The e-Publishing Diaries
August 2 (P Minus 30). Yesterday I ordered the ISBN for Oscar’s Gift. Somehow that feels official, solid, something to celebrate.
But I’m getting ahead of myself. This post is about the beginning: thinking about why someone would want to e-publish.
“[N]ow that anyone is free to print whatever they wish, they often disregard that which is best and instead write, merely for the sake of entertainment, what would best be forgotten, or, better still be erased from all books. And even when they write something worthwhile they twist it and corrupt it to the point where it would be much better to do without such books, rather than having a thousand copies spreading falsehoods over the whole world.”
The above warning is not about ebooks or indie authors or any kind of modern self-publishing. The source is a 15th century letter, quoted in William Powers’ Hamlet’s Blackberry, and the target is the printed book, made possible by Johann Gutenberg.
Just as in Gutenberg’s time, no one today really knows what the future of publishing will look like, as much as we might enjoy speculating. Best-selling author Dean Wesley Smith recently put it this way:
—No one knows which publishers, which imprints will still be around, and which new imprints and publishers will grow into the challenges.
— No one knows what the agent aspect of this business will look like in three or four years. Or if agents will even be a part of publishing.
— No one knows which writers will make it through. (I actually think the bestsellers are in the worst danger.)
It is that crazy.
His advice for writers?
Write like crazy.
Then with what you have finished, spend the next two years indie publishing your own stuff, learning all the tricks of being an indie publisher, and getting your own trade paper books into bookstores.
Then when things settle down in traditional publishing, you will be ready and practiced and have some work to present to traditional publishers. Read More
On the other hand, a New York Times article the very next day, “Options for Self-Publishing Proliferate, Easing the Bar to Entry,” cautioned that “industry experts say the average self-published book sells fewer — often far fewer — than 150 copies” and offered examples of authors paying as much as $15,000 to for “content editing and copy editing, indexing, citations and footnoting, and promotions like book trailers, placement in Google searches and other goodies” and “150 paperback and 50 hardback copies of your book.”
The thought of paying $15,000 to find a few dozen readers is not what most hopeful indie authors have in mind.

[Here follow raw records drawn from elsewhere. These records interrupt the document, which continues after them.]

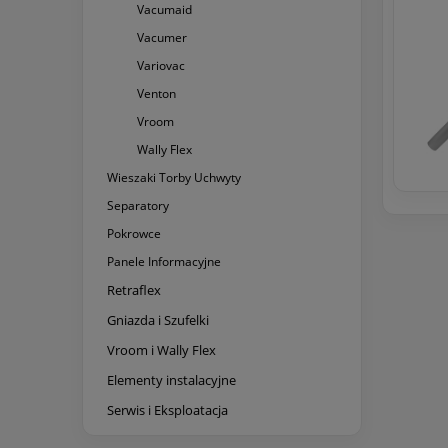
Vacumaid
Vacumer
Variovac
Venton
Vroom
Wally Flex
Wieszaki Torby Uchwyty
Separatory
Pokrowce
Panele Informacyjne
Retraflex
Gniazda i Szufelki
Vroom i Wally Flex
Elementy instalacyjne
Serwis i Eksploatacja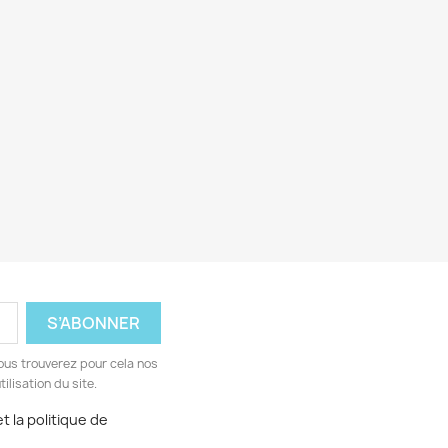
ous trouverez pour cela nos
ilisation du site.
t la politique de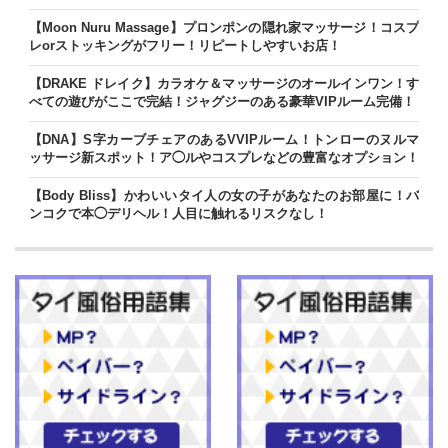
【Moon Nuru Massage】プロンポンの隠れ家マッサージ！コスプ
レorストッキングがフリー！リピートしやすいお店！
【DRAKE ドレイク】カラオケ＆マッサージのオールインワン！す
べての遊びがここで完結！ジャグジーのある豪華VIPルーム完備！
【DNA】S字カーブチェアのあるVVIPルーム！トンローのヌルマ
ッサージ新スポット！ア◯ルやコスプレなどの豊富なオプション！
【Body Bliss】かわいいタイ人の女の子があなたのお部屋に！バ
ンコクで本◯デリヘル！人目に触れるリスクなし！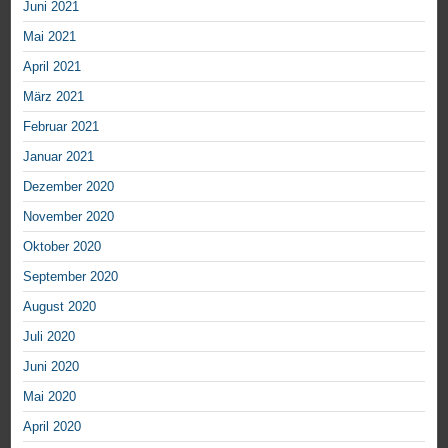
Juni 2021
Mai 2021
April 2021
März 2021
Februar 2021
Januar 2021
Dezember 2020
November 2020
Oktober 2020
September 2020
August 2020
Juli 2020
Juni 2020
Mai 2020
April 2020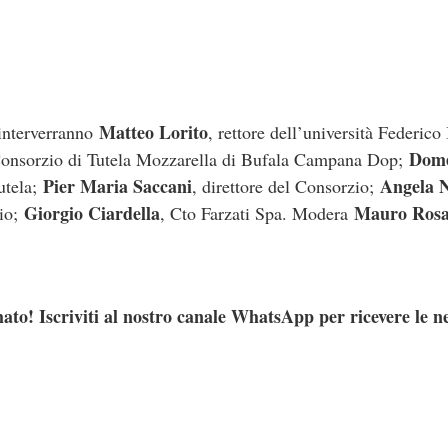
Matteo Lorito
 interverranno
, rettore dell’università Federico
Dome
 Consorzio di Tutela Mozzarella di Bufala Campana Dop;
Pier Maria Saccani
Angela N
utela;
, direttore del Consorzio;
Giorgio Ciardella
Mauro Rosa
zio;
, Cto Farzati Spa. Modera
ato! Iscriviti al nostro canale WhatsApp per ricevere le n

As with so much in life, giving careful thought to why we want to e-publish (or not), or to use Stephen Covey’s phrase, to “begin with the end in mind,” can save a lot of frustration and disappointment later. Here are what seem to me a few not-so-good reasons:
- To prove you are a real writer. You prove you are a real writer by writing. Period.Yes, publication is important, but we have to be careful not to spend more time thinking about, reading about, dreaming about, or even planning for publication than putting words on paper or screen.
- Desperation. That’s not to say that e-publishing isn’t a good option after pursuing other avenues, but seeing it as a last-ditch effort seems a sure road to writer’s remorse.
- Impatience. Let’s face it: those 10,000 hours of practice do take a long time. There are no short cuts. The problem is that somewhere at about 1,000 hours we suddenly feel we should be published, forgetting that writing is a vocation without prodigies and that rewards longevity.
- Big, bigger, and biggest bucks. E-publishing success stories may put millionaire dreams in our heads, but even Amanda Hocking admits that “Nobody knows what makes one book a bestseller. Publishers and agents like to pretend they do, but if they did, they would only publish best sellers, and they don’t.”
Tomorrow we’ll look at some better reasons to consider e-publishing. What are yours?
Thank you to everyone who has left comments or used the form in yesterday’s post to indicate what you hope to get from this series. Your ideas and questions are very helpful. Keep them coming!